Epigraphs are like little appetizers to the great entrée of a story. They illuminate important aspects of the story, and they get us headed in the right direction.
1) "Dream when the day is thru,
Dream and they might come true,
Things never are as bad as they seem,
So dream, dream, dream."
— Johnny Mercer,
from "Dream," a popular song in the 1940s.
2) "the rare occurrence of the expected…"
— William Carlos Williams,
from "At Kenneth Burke's Place" 1946
What's up with the epigraph?
In looking at these two (very different) epigraphs, it's helpful to remember that American Pastoral is very much a novel about writing and the writing process. Together the two quotes tell us something about Philip Roth's writing process and about the writing process of Nathan Zuckerman. Zuckerman, of course, is Roth's fictional alter-ego, the writer who dreams the story of Swede Levov, the tragic hero of the novel.
You've probably heard Mercer's classic "Dream" —it's in a bunch of soundtracks—and listening to it again will probably help you feel the mood the song sends Zuckerman into when he hears it at his 45th high school reunion.
If you don't fancy listening to it, at least check out the lyrics. Really dreamy and nostalgic stuff, isn't it? Just the thing to send Zuckerman on a journey of the imagination.
The lines also sound like advice to the Swede. When life is too hard, you just have to dream. From the time Merry drops the bomb to the end of the Labor Day dinner party in 1973, things seem to keep getting worse.
When Zuckerman meets the Swede at Vincent's in 1995 things are worse than they seem, which Zuckerman finds out from Jerry just a few months later. The Swede now has a new life and what looks like a wonderful relationship with his sons. But not only is he about to die from cancer, he's also still haunted by his lost life with Merry and Dawn. Since he's about to die, the lyrics seem pretty dang ironic.

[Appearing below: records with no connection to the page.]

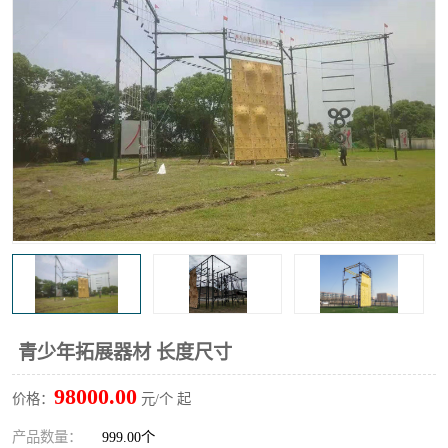
青少年拓展器材 长度尺寸
98000.00
价格：
元/个 起
产品数量：
999.00个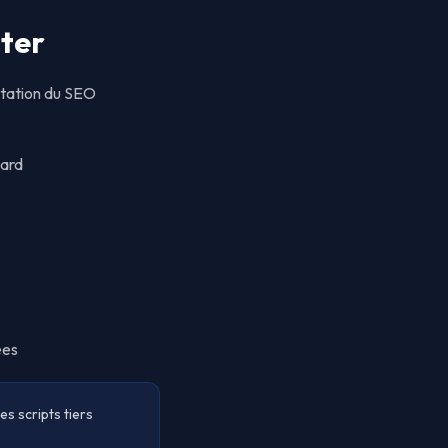
uter
ntation du SEO
Card
ées
es scripts tiers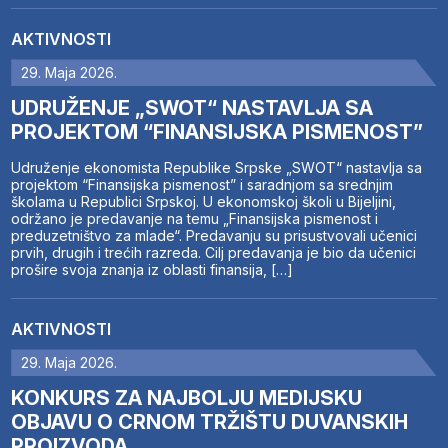
AKTIVNOSTI
29. Maja 2026.
UDRUŽENJE „SWOT“ NASTAVLJA SA
PROJEKTOM “FINANSIJSKA PISMENOST”
Udruženje ekonomista Republike Srpske „SWOT“ nastavlja sa
projektom “Finansijska pismenost” i saradnjom sa srednjim
školama u Republici Srpskoj. U ekonomskoj školi u Bijeljini,
održano je predavanje na temu „Finansijska pismenost i
preduzetništvo za mlade“. Predavanju su prisustvovali učenici
prvih, drugih i trećih razreda. Cilj predavanja je bio da učenici
prošire svoja znanja iz oblasti finansija, […]
AKTIVNOSTI
29. Maja 2026.
KONKURS ZA NAJBOLJU MEDIJSKU
OBJAVU O CRNOM TRŽIŠTU DUVANSKIH
PROIZVODA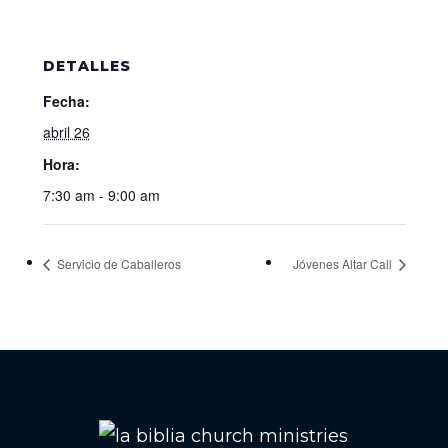
DETALLES
Fecha:
abril 26
Hora:
7:30 am - 9:00 am
Servicio de Caballeros
Jóvenes Altar Call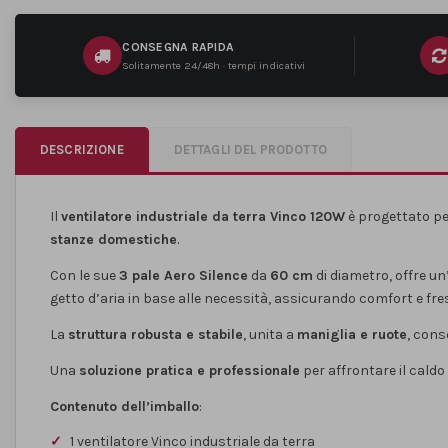
CONSEGNA RAPIDA
Solitamente 24/48h · tempi indicativi
DESCRIZIONE
DETTAGLI DEL PRODOTTO
Il
ventilatore industriale da terra Vinco 120W
è progettato pe
stanze domestiche
.
Con le sue
3 pale Aero Silence
da
60 cm
di diametro, offre u
getto d’aria in base alle necessità, assicurando comfort e fre
La
struttura robusta e stabile
, unita a
maniglia e ruote
, cons
Una
soluzione pratica e professionale
per affrontare il caldo
Contenuto dell’imballo
:
1 ventilatore Vinco industriale da terra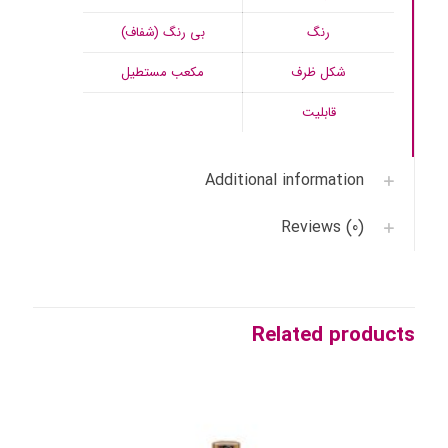
رنگ
بی رنگ (شفاف)
شکل ظرف
مکعب مستطیل
قابلیت
Additional information
Reviews (0)
Related products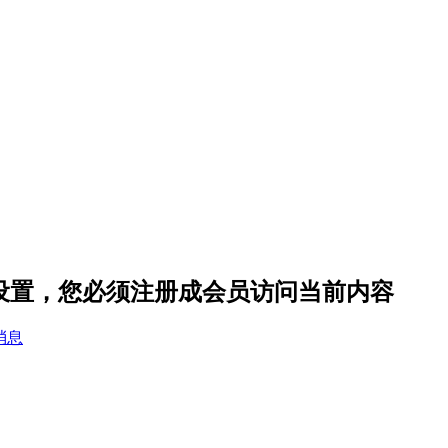
的隐私设置，您必须注册成会员访问当前内容
消息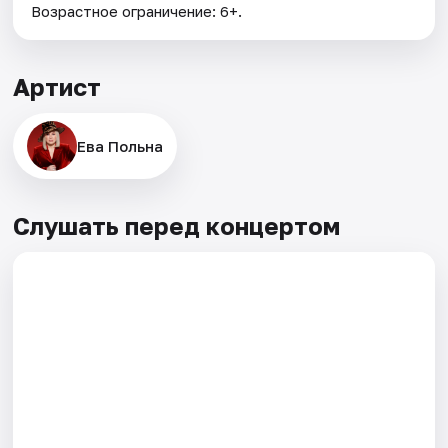
Возрастное ограничение: 6+.
Артист
Ева Польна
Слушать перед концертом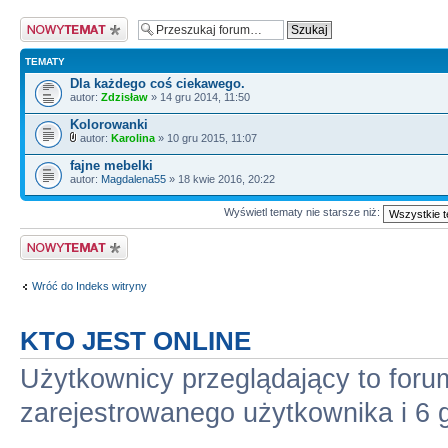
Nowy temat
TEMATY
Dla każdego coś ciekawego.
autor:
Zdzisław
» 14 gru 2014, 11:50
Kolorowanki
autor:
Karolina
» 10 gru 2015, 11:07
fajne mebelki
autor:
Magdalena55
» 18 kwie 2016, 20:22
Wyświetl tematy nie starsze niż:
Nowy temat
Wróć do Indeks witryny
KTO JEST ONLINE
Użytkownicy przeglądający to for
zarejestrowanego użytkownika i 6 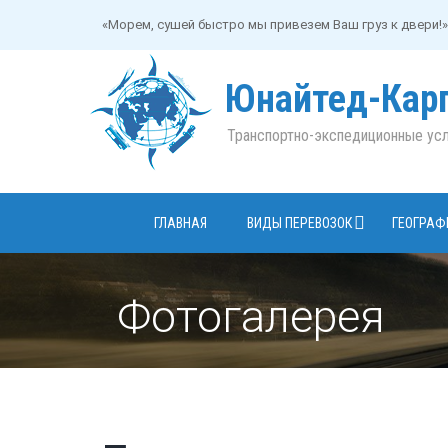
«Морем, сушей быстро мы привезем Ваш груз к двери!»
Юнайтед-Кар
Транспортно-экспедиционные усл
ГЛАВНАЯ
ВИДЫ ПЕРЕВОЗОК
ГЕОГРАФ
Фотогалерея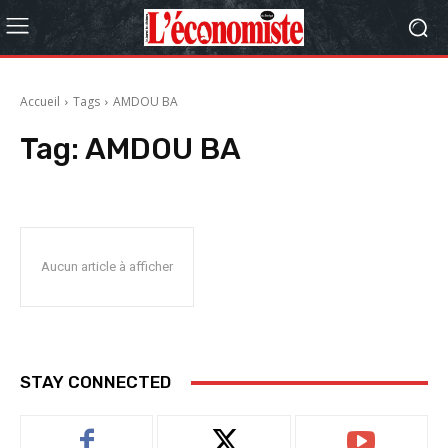
Accueil
Tags
AMDOU BA
Tag:
AMDOU BA
Aucun article à afficher
STAY CONNECTED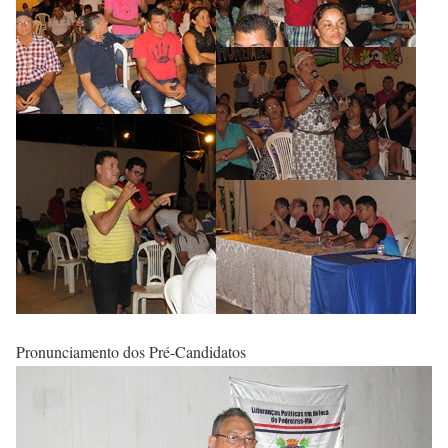
Pronunciamento dos Pré-Candidatos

As noted, "Dream" isn't just in the epigraph, but is also in the story. It acts as a catalyst to Zuckerman's imagination. This might alert us that popular culture is a big part of both Zuckerman and Roth's artist toolbox—just check out the number of pop cultural "Shout Outs" American Pastoral makes.
Roth and Zuckerman draw heavily on literary culture as well, which brings us to the second part of the epigraph, the fragment from the poem "At Kenneth Burke's Place" by celebrated author, poet, and physician William Carlos Williams.
Kenneth Burke was Williams' friend and another influential writer and poet, perhaps most famous for his way of looking at fiction, called "dramatism". Dramatism looks at characters in a book like actors in a drama and seeks to dramatize them by exploring their motivations, something like what Zuckerman does when he explores Merry's possible motivations for bombing buildings.
All that aside, the lines from the poem say what the novel itself says in a thousand ways, a thousand times: it's rare that anything in life is as we expect it to be—things, and especially people, are rarely (if ever!) what or who we think they are.